Human trafficking is a form of modern slavery. It’s a multi-billion dollar criminal industry that denies freedom to 20.9 million people around the world and the United States is not excluded from that.
“Human trafficking, also known as trafficking in persons or modern-day slavery, is a crime that involves compelling or coercing a person to provide labor or services, or to engage in commercial sex acts. The coercion can be subtle or overt, physical or psychological. Exploitation of a minor for commercial sex is human trafficking, regardless of whether any form of force, fraud, or coercion was used. There is no single profile of a trafficking victim. Victims of human trafficking can be anyone—regardless of race, color, national origin, disability, religion, age, gender, sexual orientation, gender identity, socioeconomic status, education level, or citizenship status. Although there is no defining characteristic that all human trafficking victims share, traffickers around the world frequently prey on individuals who are poor, vulnerable, living in an unsafe or unstable situation, or are in search of a better life. Trafficking victims are deceived by false promises of love, a good job, or a stable life and are lured or forced into situations where they are made to work under deplorable conditions with little or no pay. In the United States, trafficking victims can be American or foreign citizens. Some of the most vulnerable populations for trafficking in the United States include American Indian/Alaska Native communities, lesbian-gay-bisexual-transgender-questioning (LGBT) individuals, individuals with disabilities, undocumented migrants, runaway and homeless youth, temporary guest-workers and low-income individuals.” [justice.gov]
Why do I care?
I live in Hell’s Kitchen NYC, and have seen firsthand young LGBT individuals on the streets who get lured selling their bodies for food and money. That’s just the beginning, and often times, they end up entering into Human Trafficking because they are homeless and are promised a better life by traffickers. After living here for a few years, I learned about an organization a few blocks from my home where they educate and provide young LGBT kids who are homeless resources so they do not end up in these situations. I joined the board of that organization and have been involved for over years.

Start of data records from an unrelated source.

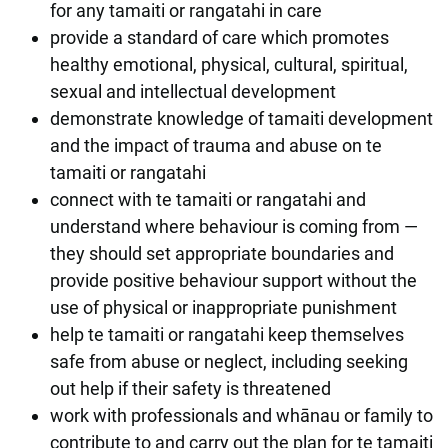
for any tamaiti or rangatahi in care
provide a standard of care which promotes
healthy emotional, physical, cultural, spiritual,
sexual and intellectual development
demonstrate knowledge of tamaiti development
and the impact of trauma and abuse on te
tamaiti or rangatahi
connect with te tamaiti or rangatahi and
understand where behaviour is coming from —
they should set appropriate boundaries and
provide positive behaviour support without the
use of physical or inappropriate punishment
help te tamaiti or rangatahi keep themselves
safe from abuse or neglect, including seeking
out help if their safety is threatened
work with professionals and whānau or family to
contribute to and carry out the plan for te tamaiti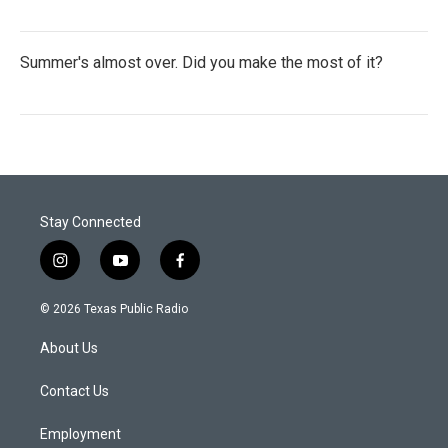
Summer's almost over. Did you make the most of it?
Stay Connected
i
y
f
n
o
a
s
u
c
© 2026 Texas Public Radio
t
t
e
a
u
b
About Us
g
b
o
r
e
o
a
k
Contact Us
m
Employment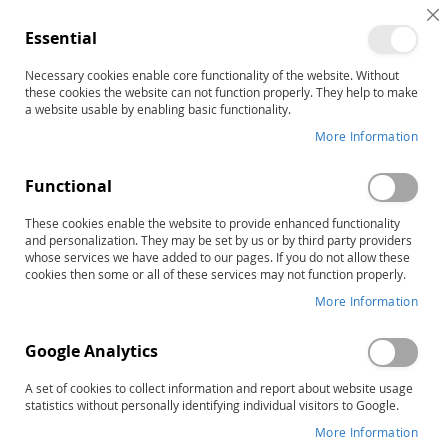
C
Essential
C
B
Necessary cookies enable core functionality of the website. Without
Home
DASH-3 Intervention Planning Worksheets (25)
these cookies the website can not function properly. They help to make
Skip
a website usable by enabling basic functionality.
to
More Information
the
end
Functional
of
the
These cookies enable the website to provide enhanced functionality
images
and personalization. They may be set by us or by third party providers
gallery
whose services we have added to our pages. If you do not allow these
cookies then some or all of these services may not function properly.
More Information
Google Analytics
A set of cookies to collect information and report about website usage
statistics without personally identifying individual visitors to Google.
More Information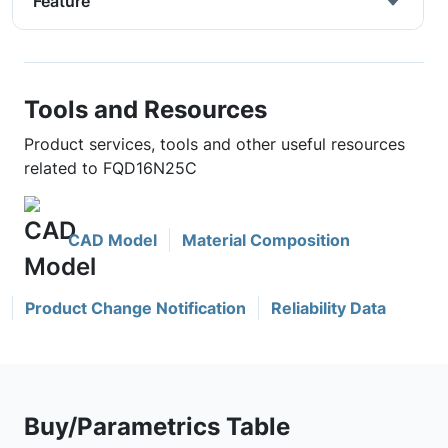
Feature
Tools and Resources
Product services, tools and other useful resources
related to FQD16N25C
CAD Model
Material Composition
Product Change Notification
Reliability Data
Buy/Parametrics Table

Because of what I see happening in Hell’s Kitchen with LGBT and my work with them through the other charity it made sense to get involved with Life Preservers Project as well.
As human beings, we often forget that it is in our nature to give and help one another. I just want to do my part.
Nikki Samuels, Treasurer
Yaneeke (Nikki) Samuels is a manager within the eData Practice Support department at Morgan Lewis and Bockius.
Nikki has over 12 years of experience in the legal industry with a background in international business and financial services discovery management. In her spare time, she loves taking Pilates classes, reading, traveling and cooking.
Nikki currently sits on the board of two other charitable organizations and resides in Hell’s Kitchen, New York with her husband and two pups.